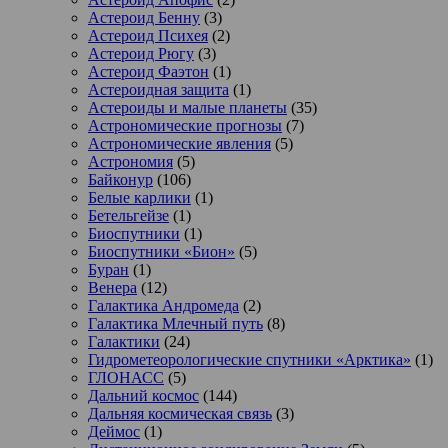
Астероид Бенну
(3)
Астероид Психея
(2)
Астероид Рюгу
(3)
Астероид Фаэтон
(1)
Астероидная защита
(1)
Астероиды и малые планеты
(35)
Астрономические прогнозы
(7)
Астрономические явления
(5)
Астрономия
(5)
Байконур
(106)
Белые карлики
(1)
Бетельгейзе
(1)
Биоспутники
(1)
Биоспутники «Бион»
(5)
Буран
(1)
Венера
(12)
Галактика Андромеда
(2)
Галактика Млечный путь
(8)
Галактики
(24)
Гидрометеорологические спутники «Арктика»
(1)
ГЛОНАСС
(5)
Дальний космос
(144)
Дальняя космическая связь
(3)
Деймос
(1)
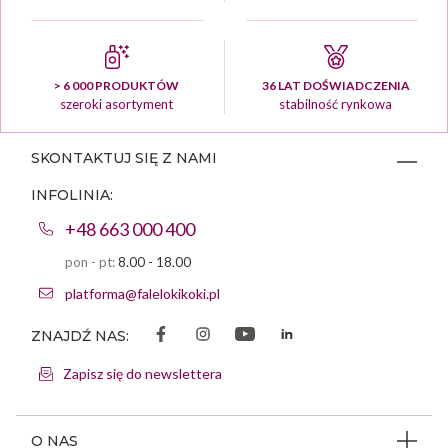
> 6 000 PRODUKTÓW
36 LAT DOŚWIADCZENIA
szeroki asortyment
stabilność rynkowa
SKONTAKTUJ SIĘ Z NAMI
INFOLINIA:
+48 663 000 400
pon - pt:
8.00 - 18.00
platforma@falelokikoki.pl
ZNAJDŹ NAS:
Zapisz się do newslettera
O NAS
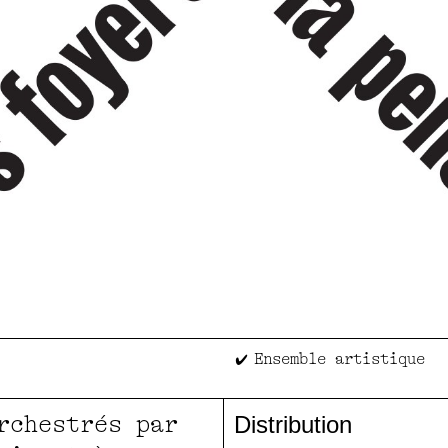
Ensemble artistique
rchestrés par
Distribution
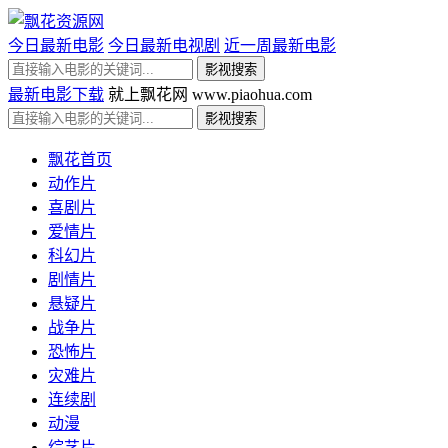
今日最新电影
今日最新电视剧
近一周最新电影
最新电影下载
就上飘花网 www.piaohua.com
飘花首页
动作片
喜剧片
爱情片
科幻片
剧情片
悬疑片
战争片
恐怖片
灾难片
连续剧
动漫
综艺片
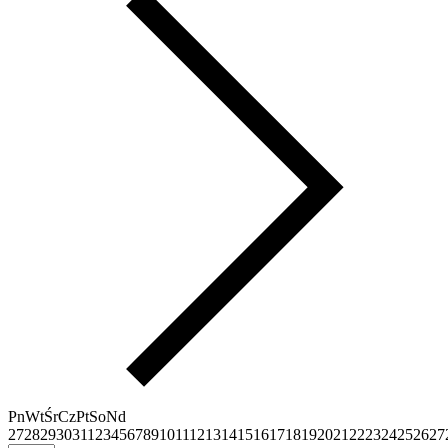
Pn
Wt
Śr
Cz
Pt
So
Nd
27
28
29
30
31
1
2
3
4
5
6
7
8
9
10
11
12
13
14
15
16
17
18
19
20
21
22
23
24
25
26
27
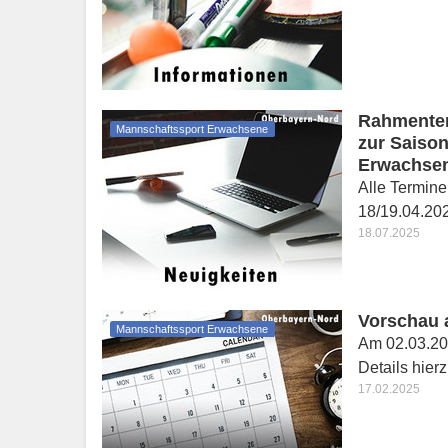
Rahmente
Mannschaftssport Erwachsene
zur Saison
Erwachse
Alle Termine
18/19.04.202
18.07.2025
Vorschau 
Mannschaftssport Erwachsene
Am 02.03.202
Details hier
17.02.2025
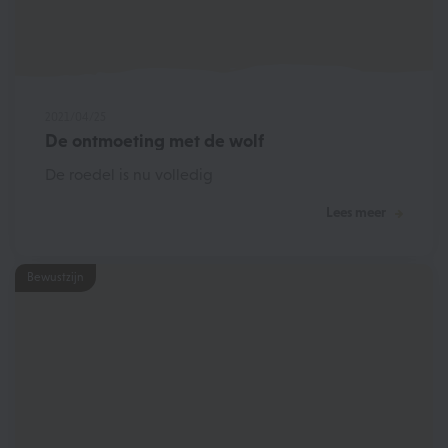
2021/04/25
De ontmoeting met de wolf
De roedel is nu volledig
Lees meer
Bewustzijn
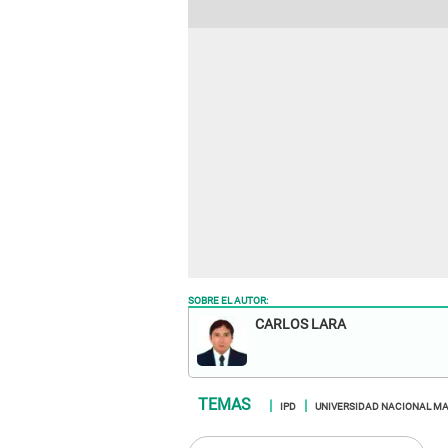
SOBRE EL AUTOR:
CARLOS LARA
IPD
UNIVERSIDAD NACIONAL M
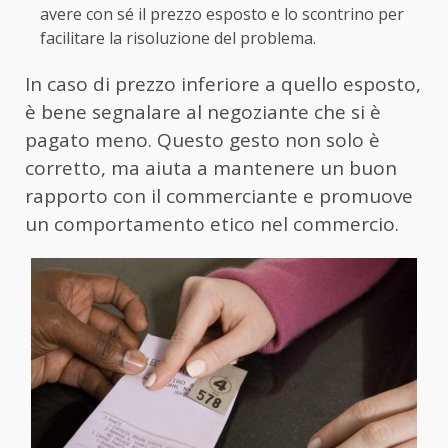
avere con sé il prezzo esposto e lo scontrino per
facilitare la risoluzione del problema.
In caso di prezzo inferiore a quello esposto,
è bene segnalare al negoziante che si è
pagato meno. Questo gesto non solo è
corretto, ma aiuta a mantenere un buon
rapporto con il commerciante e promuove
un comportamento etico nel commercio.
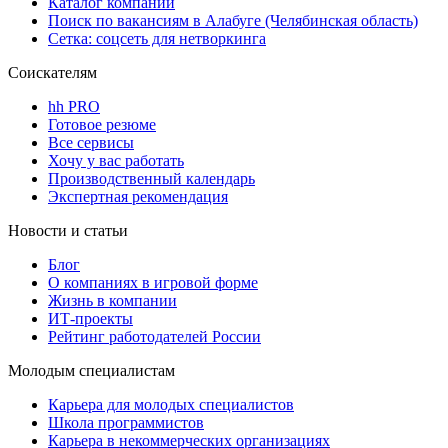
Каталог компаний
Поиск по вакансиям в Алабуге (Челябинская область)
Сетка: соцсеть для нетворкинга
Соискателям
hh PRO
Готовое резюме
Все сервисы
Хочу у вас работать
Производственный календарь
Экспертная рекомендация
Новости и статьи
Блог
О компаниях в игровой форме
Жизнь в компании
ИТ-проекты
Рейтинг работодателей России
Молодым специалистам
Карьера для молодых специалистов
Школа программистов
Карьера в некоммерческих организациях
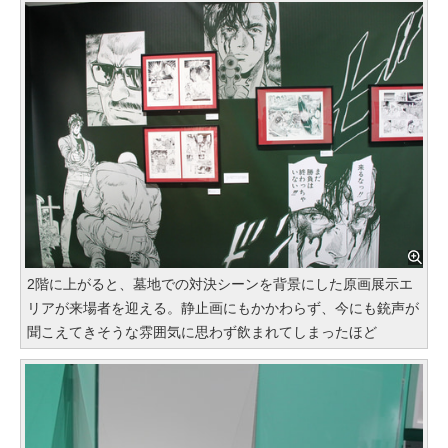
2階に上がると、墓地での対決シーンを背景にした原画展示エ
リアが来場者を迎える。静止画にもかかわらず、今にも銃声が
聞こえてきそうな雰囲気に思わず飲まれてしまったほど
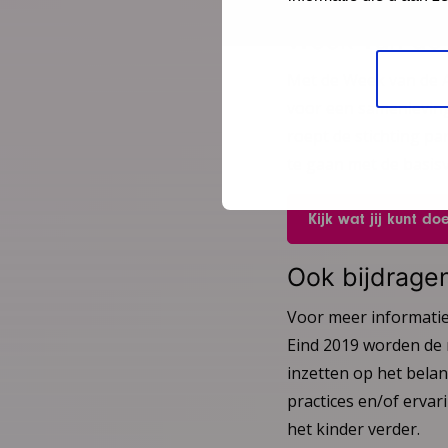
Week van de 
Met de Week van de Al
voor een samenleving
roept de stichting pa
te gaan met de basis
Kijk wat jij kunt d
Ook bijdragen
Voor meer informatie
Eind 2019 worden de r
inzetten op het belan
practices en/of erva
het kinder verder.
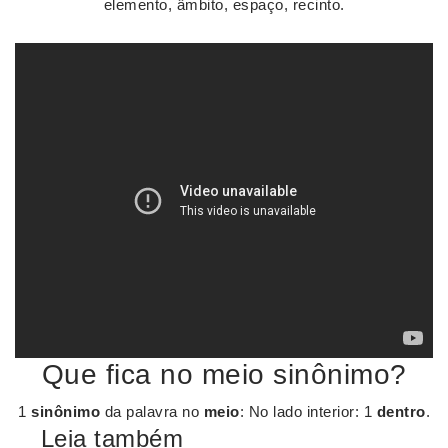
elemento, âmbito, espaço, recinto.
Que fica no meio sinônimo?
1
sinônimo
da palavra no
meio
: No lado interior: 1
dentro
.
Leia também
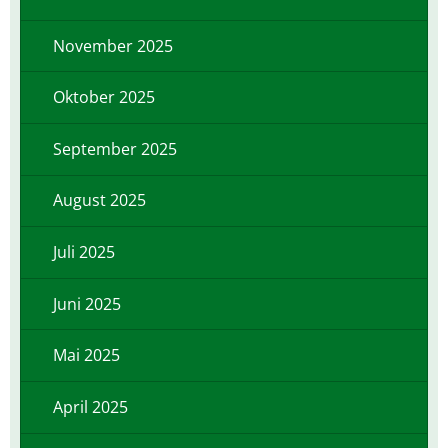
November 2025
Oktober 2025
September 2025
August 2025
Juli 2025
Juni 2025
Mai 2025
April 2025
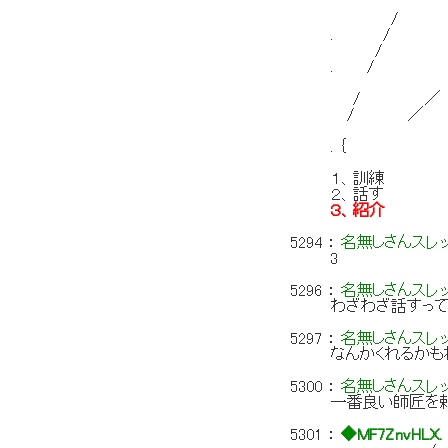
|} 、
/ {|
. / /
/ ｲ
. / 
八 
/ ／ ｛
/ ／ （, 
ﾉ{ﾆ=‐ｯ-
. ｛ ／/:
１、訓練
２、話す
３、紹介
5294
：
名無しさんスレ
3
5296
：
名無しさんスレ
わざわざ話すって
5297
：
名無しさんスレ
なんかくれるかも
5300
：
名無しさんスレ
一番良い師匠を
5301
：
◆MF7ZnvHLX.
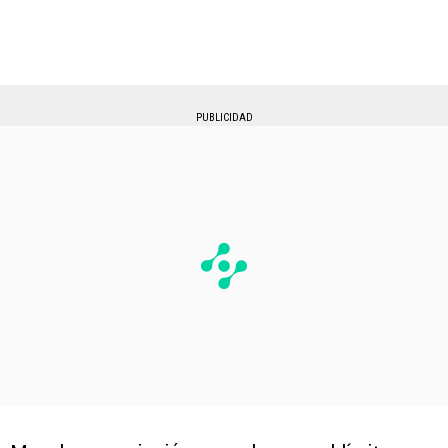
PUBLICIDAD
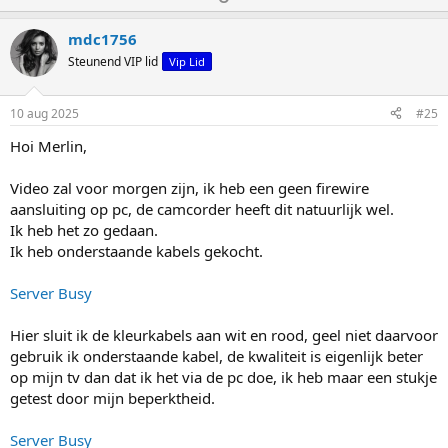
r
t
t
d
e
e
e
mdc1756
r
m
m
Steunend VIP lid
Vip Lid
i
o
o
n
g
m
m
10 aug 2025
#25
e
h
l
n
Hoi Merlin,
:
o
a
o
a
Video zal voor morgen zijn, ik heb een geen firewire
g
g
aansluiting op pc, de camcorder heeft dit natuurlijk wel.
Ik heb het zo gedaan.
Ik heb onderstaande kabels gekocht.
Server Busy
Hier sluit ik de kleurkabels aan wit en rood, geel niet daarvoor
gebruik ik onderstaande kabel, de kwaliteit is eigenlijk beter
op mijn tv dan dat ik het via de pc doe, ik heb maar een stukje
getest door mijn beperktheid.
Server Busy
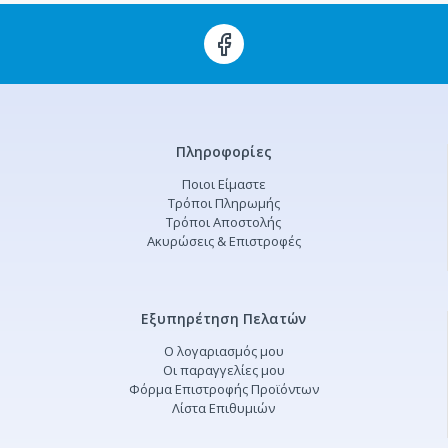
Πληροφορίες
Ποιοι Είμαστε
Τρόποι Πληρωμής
Τρόποι Αποστολής
Ακυρώσεις & Επιστροφές
Εξυπηρέτηση Πελατών
Ο λογαριασμός μου
Οι παραγγελίες μου
Φόρμα Επιστροφής Προϊόντων
Λίστα Επιθυμιών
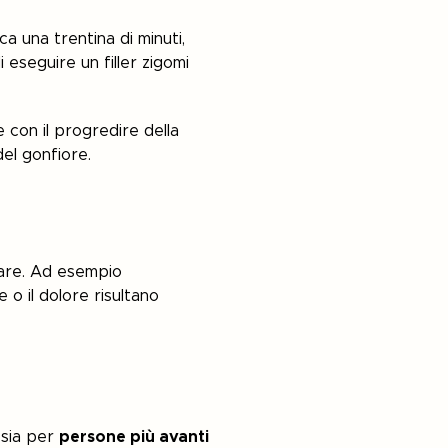
ca una trentina di minuti,
 eseguire un filler zigomi
 con il progredire della
del gonfiore.
tare. Ad esempio
 o il dolore risultano
a sia per
persone più avanti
**********
Go through the listing, and whenever a line contains the string "prezzo", copy that line.

Exercise solution —
avere con sé il prezzo esposto e lo scontrino per
In caso di prezzo inferiore a quello esposto,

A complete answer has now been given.